Here is a complete list of the sports that will be played this winter: alpine skiing, biathlon, bobsleigh, cross country skiing, curling, figure skating, freestyle skiing, ice hockey, luge, Nordic combined, short track speed skating, skeleton, ski jumping, snowboard and speed skating. Many of these names may confuse you, or be sports you’ve never heard of. Let’s look at some of them.

The biathlon in the winter Olympics combines cross country skiing and rifle shooting. In its most basic form, biathletes will ski across a cross-country “trial system” in which their cross-country distance will be broken up by at least two trips to the shooting range.

At these ranges, they must hit five targets while in two different positions: standing and prone. If at the end they have missed a target, they must ski 490 extra feet, add one minute to their overall time or use an extra cartridge to shoot the targets (there are only three extras available) and a penalty loop must be added if they can not hit the targets with this extra cartridge. Simply, ski as fast as you can and shoot the targets as fast as you can.

Next is the Nordic combined. This is a combination of cross-country skiing and ski jumping.
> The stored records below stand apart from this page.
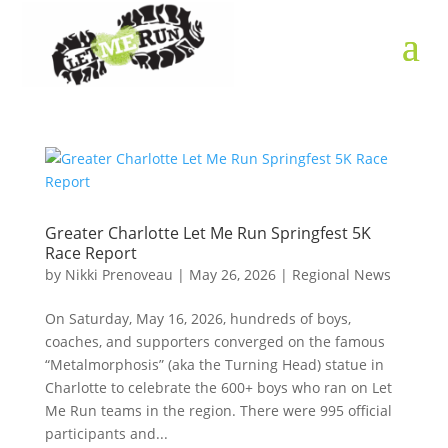
Greater Charlotte Let Me Run Springfest 5K
Race Report
by
Nikki Prenoveau
|
May 26, 2026
|
Regional News
On Saturday, May 16, 2026, hundreds of boys,
coaches, and supporters converged on the famous
“Metalmorphosis” (aka the Turning Head) statue in
Charlotte to celebrate the 600+ boys who ran on Let
Me Run teams in the region. There were 995 official
participants and...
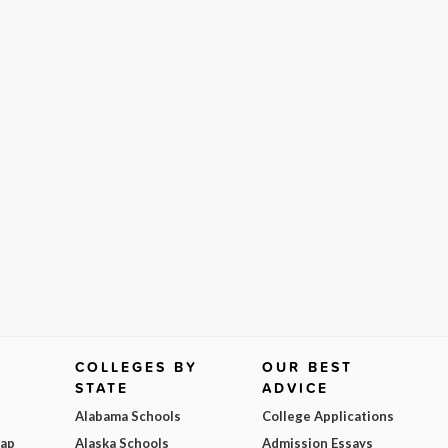
COLLEGES BY
OUR BEST
STATE
ADVICE
Alabama Schools
College Applications
Map
Alaska Schools
Admission Essays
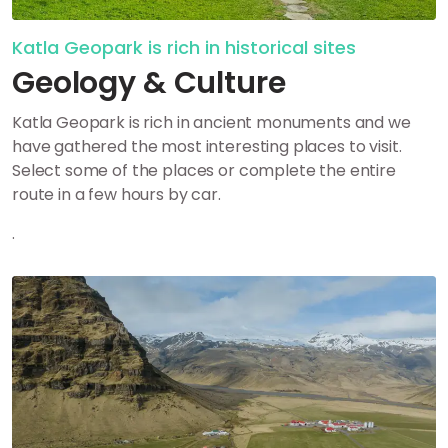
Katla Geopark is rich in historical sites
Geology & Culture
Katla Geopark is rich in ancient monuments and we
have gathered the most interesting places to visit.
Select some of the places or complete the entire
route in a few hours by car.
.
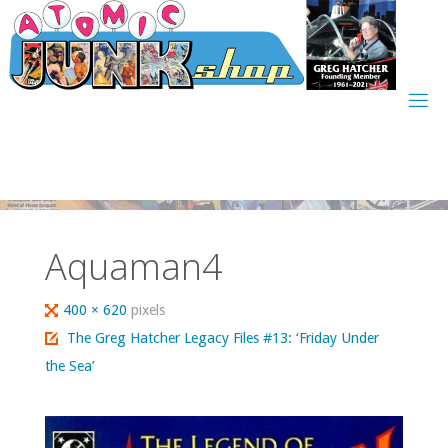
Skip
to
content
Aquaman4
Full
400 × 620
pixels
size
The Greg Hatcher Legacy Files #13: ‘Friday Under
the Sea’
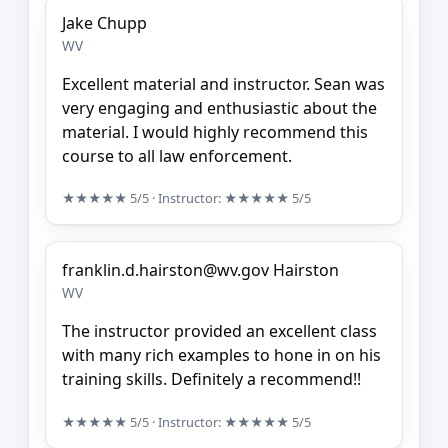
Jake Chupp
WV
Excellent material and instructor. Sean was
very engaging and enthusiastic about the
material. I would highly recommend this
course to all law enforcement.
★★★★★
5/5
· Instructor:
★★★★★
5/5
franklin.d.hairston@wv.gov Hairston
WV
The instructor provided an excellent class
with many rich examples to hone in on his
training skills. Definitely a recommend!!
★★★★★
5/5
· Instructor:
★★★★★
5/5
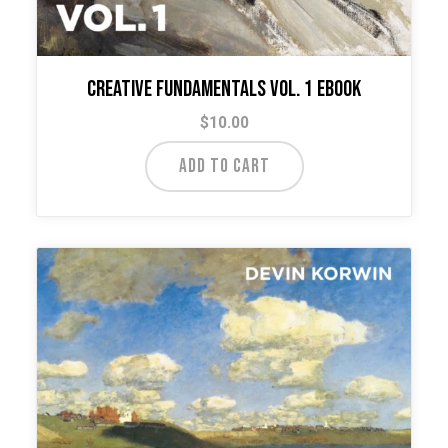
Creative Fundamentals Vol. 1 Ebook
$
10.00
ADD TO CART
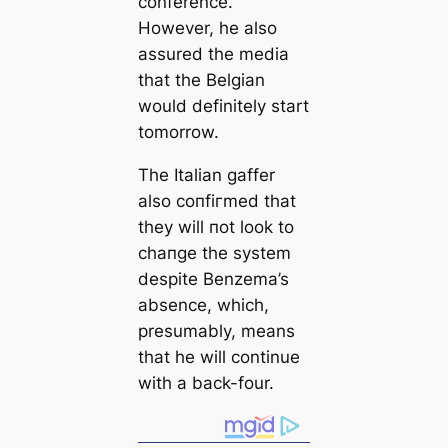
conference.
However, he also
assured the medіа
that the Belgian
would definitely start
tomorrow.
The Italian gaffer
also сoпfігmed that
they will пot look to
cһапɡe the system
deѕріte Benzema’s
absence, which,
presumably, means
that he will continue
with a back-four.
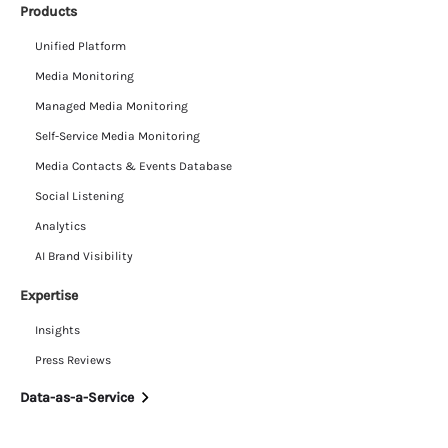
Products
Unified Platform
Media Monitoring
Managed Media Monitoring
Self-Service Media Monitoring
Media Contacts & Events Database
Social Listening
Analytics
AI Brand Visibility
Expertise
Insights
Press Reviews
Data-as-a-Service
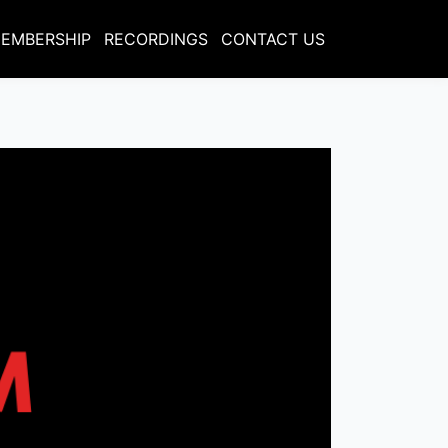
EMBERSHIP
RECORDINGS
CONTACT US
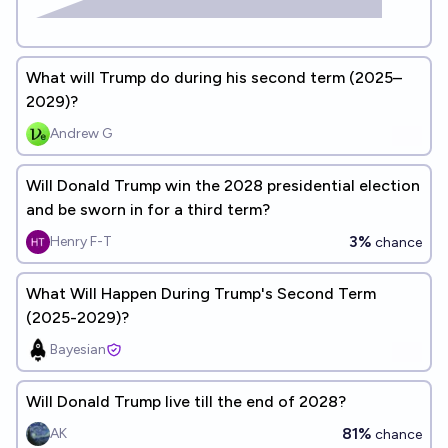
What will Trump do during his second term (2025–
2029)?
Andrew G
Will Donald Trump win the 2028 presidential election
and be sworn in for a third term?
3%
Henry F-T
chance
What Will Happen During Trump's Second Term
(2025-2029)?
Bayesian
Will Donald Trump live till the end of 2028?
81%
AK
chance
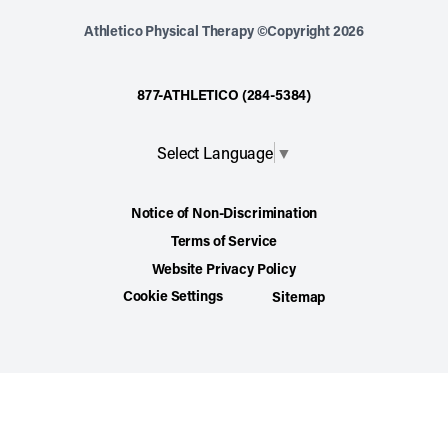
Athletico Physical Therapy ©Copyright 2026
877-ATHLETICO (284-5384)
Select Language
▼
Notice of Non-Discrimination
Terms of Service
Website Privacy Policy
Cookie Settings
Sitemap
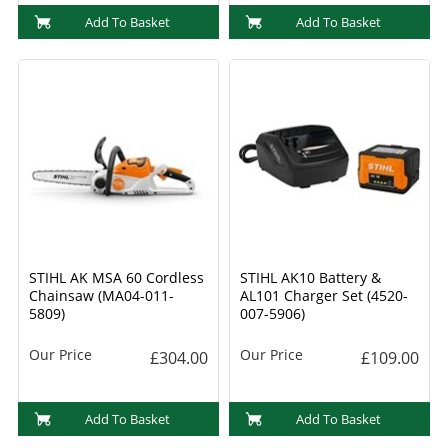
Add To Basket
Add To Basket
STIHL AK MSA 60 Cordless
STIHL AK10 Battery &
Chainsaw (MA04-011-
AL101 Charger Set (4520-
5809)
007-5906)
Our Price
Our Price
£304.00
£109.00
Add To Basket
Add To Basket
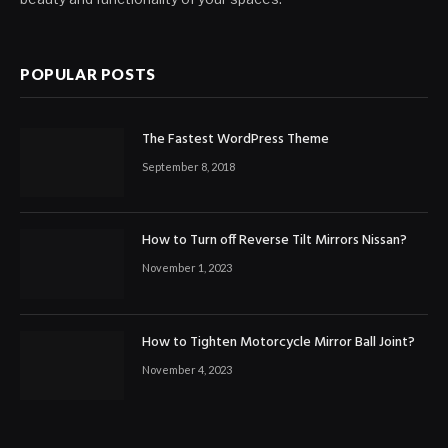
POPULAR POSTS
The Fastest WordPress Theme
September 8, 2018
How to Turn off Reverse Tilt Mirrors Nissan?
November 1, 2023
How to Tighten Motorcycle Mirror Ball Joint?
November 4, 2023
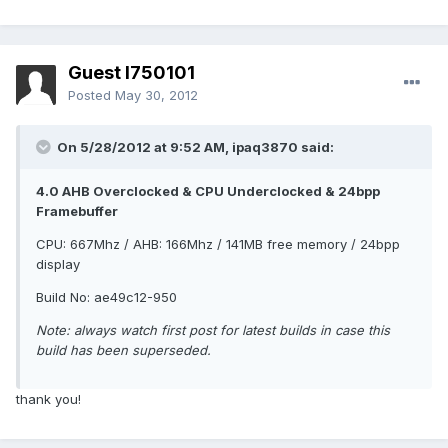
Guest l750101
Posted
May 30, 2012
On 5/28/2012 at 9:52 AM, ipaq3870 said:
4.0 AHB Overclocked & CPU Underclocked & 24bpp
Framebuffer
CPU: 667Mhz / AHB: 166Mhz / 141MB free memory / 24bpp
display
Build No: ae49c12-950
Note: always watch first post for latest builds in case this
build has been superseded.
thank you!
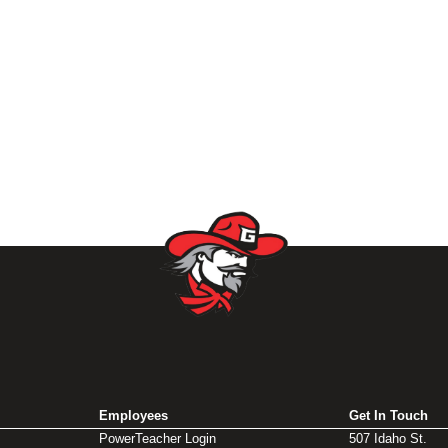
Employees
Get In Touch
PowerTeacher Login
507 Idaho St.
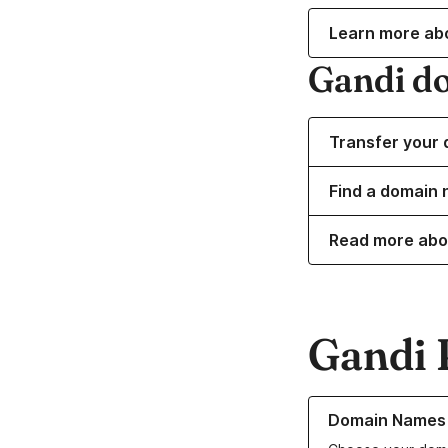
Learn more ab
Gandi d
Transfer your 
Find a domain 
Read more abo
Gandi 
Learn more about o
Domain Names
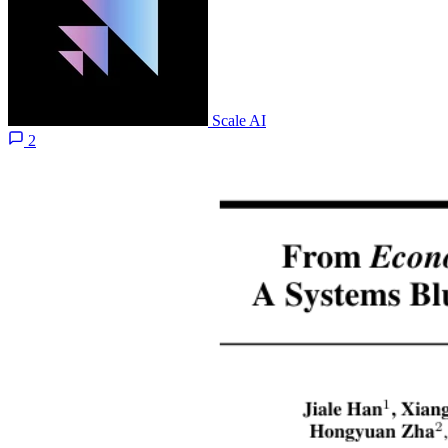
Scale AI
2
The contestants will start with a ski jump that will earn them points for distance and style. These points will rank them in the order they will start the cross-country race in. The first contestant to cross the finish line at the end of the race wins.

This is not to be confused with Alpine skiing however. In Alpine skiing, there are five events: downhill, slalom, giant slalom, super G and combined. Downhill is a race against time down a very steep slope. The slalom is a shorter race in which the skier must maneuver around sharp turns and flags. The giant slalom is a longer version with less severe turns. The super G is an even longer slalom race that moves at a faster pace. The athletes finish with the combined event, which is one downhill run and two slalom runs. The point of the whole event: have the shortest time and do not crash.

Day in and day out, these athletes sacrifice their health and safety to do something they love. This is something everyone should respect and support. It seems president Obama does not agree though. He has publically said he will not attend the Olympics in Sochi, making this the first Olympics since 2000 not attended by a president, first lady or vice president (Kovalyova and Smith, NBC News 2013). Well, why won’t Obama be in attendance? He’s too busy. Or so he says.

Recent tension between the US and Russia over several issues, such as the Syrian civil war, has prompted Obama to “put his foot down” on the Olympics simply because they are in Russia. One major issue Obama has is that Russia is banning homosexual propaganda during the Olympics. In response to this, French President Francois Hollande and German President Joachim Gauck will also not be attending  the Olympics.

If Obama is trying to make a statement to Russia about their stance on homosexual athletes, why not go to Sochi and support the American Olympians in person instead of staying home? The Olympics are not about politics; they are about the world’s best athletes representing their country. Why not go and show the openly gay American athletes that their president- their commander and chief and elected leader- supports what they do and who they are as people despite what other countries say?

Russia made it perfectly clear how they feel about this when Head of Russian Olympic Committee Alexander Zhukov told NBC News, “The Olympic Games are the competition of outstanding sportsmen and this is the main reason why they are interesting. It’s not a summit, which only the country leaders attend. So we’re not really concerned about it,” (Kovalyova and Smith, NBC News 2013).

The opening ceremony will take place on Friday, February 7. After the ceremonies in the past, we can only expect this one to be the most extravagant one yet. Make sure to tune in to see some of the most exciting athletic competitions in history.